O ex-presidente dos Estados Unidos Bill Clinton revelou que, já no fim dos anos 1990, acreditava que a China ultrapassaria os EUA como maior economia do mundo. A declaração aparece em um novo livro do colunista David J. Lynch, do Washington Post, com trechos divulgados neste mês.
Em entrevista de 75 minutos concedida no inverno de 2024, Clinton reconheceu que sua visão otimista sobre a globalização não se concretizou. “Está acontecendo que não há muito pensamento claro sobre os lados positivos da globalização”, afirmou o ex-presidente democrata.
Globalização e falhas de Washington
À frente da Casa Branca entre 1993 e 2001, Clinton classificou a globalização como “o maior motor de prosperidade que o mundo já viu”. Mas admitiu que Washington falhou em apoiar os trabalhadores prejudicados pela abertura econômica e subestimou o ressentimento social que se acumulava no país.
“Eu pensei o que disse.
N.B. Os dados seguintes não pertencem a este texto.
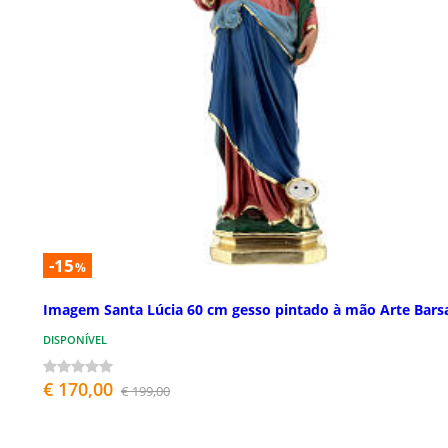
-15
%
Imagem Santa Lúcia 60 cm gesso pintado à mão Arte Bars
DISPONÍVEL
€ 170,00
€ 199,00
Achei que eles [os chineses] se tornariam gradualmente mais abertos e inclusivos… E achei que eventualmente nos substituiriam como a maior economia do mundo”, declarou, ressaltando que seu objetivo era garantir que essa transição não representasse ameaça para os EUA nem perigo para a China.
A aposta na China e no livre comércio
Nos anos 1990, Clinton foi um dos arquitetos da entrada da China na Organização Mundial do Comércio (OMC) e do NAFTA, acordo de livre-comércio da América do Norte. À época, acreditava que a interdependência econômica abriria caminho para cooperação política e estabilidade. Hoje, ele se diz menos confiante sobre o futuro das relações bilaterais.
O ex-presidente também destacou que o descontentamento popular nos EUA começou muito antes da ascensão de Donald Trump, e que Washington nunca encarou de frente as consequências sociais da globalização: “Parecia que mal tentava”, afirmou.
Reação social e retrocesso político
Com o passar das décadas, trabalhadores excluídos da “nova economia” se voltaram contra o comércio internacional, a imigração e as transformações estruturais. Clinton descreveu essa insatisfação como uma sociedade “fervendo” de frustrações.
A mudança abriu espaço para o discurso protecionista, consolidado por Trump, que adotou tarifas comerciais e políticas unilaterais contra a China. Para observadores internacionais, os EUA abandonaram progressivamente a defesa de um sistema econômico aberto, movimento que reduziu sua própria competitividade global.
Sinais de fragilidade econômica
Os efeitos dessa guinada já aparecem nos indicadores. Em agosto, os EUA criaram apenas 22 mil novos empregos, abaixo das expectativas, enquanto o desemprego subiu para 4,3%. O déficit comercial também disparou, chegando a US$ 78,3 bilhões em julho, pressionado pelas tarifas e pelo aumento das importações.
Esses dados reforçam que a previsão de Clinton segue atual: a China caminha para consolidar-se como maior economia mundial, enquanto os EUA enfrentam desaceleração e dificuldades em lidar com as consequências internas da globalização que um dia defenderam.